John Grady Cole's grandfather has died and his mother has decided to sell the ranch and move to San Antonio. John Grady was born to work cattle like the long line of male ancestors stretching into the past behind him, so he and his buddy Lacey Rawlins head south to Mexico where in the 1950's cowboy work was still readily available.

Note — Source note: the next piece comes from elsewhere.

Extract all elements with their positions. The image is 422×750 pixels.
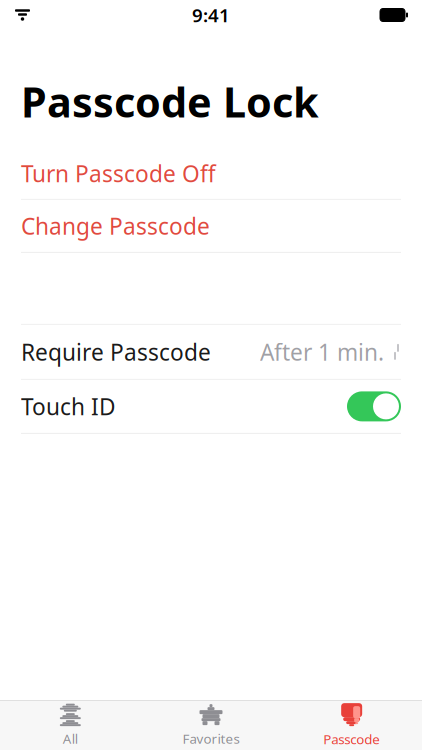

Despite Rawlins' objections, they ride a ways with Jimmy Blevins, a thirteen-year-old with a pistol and a fabulous horse and not much else, not even sense, a decision that eventually has tragic consequences for them both. After much travel they do get work on a large hacienda with a wealthy patron, a beautiful young daughter, and an old crone of a grandmother who chaperones her. John Grady's incredible, instintive ability with horses wins him the favor of the patron and all the elements of this rugged, tragic romance are in place. The most striking aspect of this novel and the two that follow it is the stark, skeletal beauty of McCarthy's prose. It is the poetry of the plains country and the flat, bluntness of his dialog only adds to the lyric tone of the story. Interestingly, he also writes a large portion of the dialog in Spanish which adds much color and tone while remaining largely comprehensible in context. Winner of the National Book Award, this is a very satisfying novel and the basis of a pretty good film directed by Billy Bob Thornton and starring Matt Damon, Penelope Cruz and Henry Thomas.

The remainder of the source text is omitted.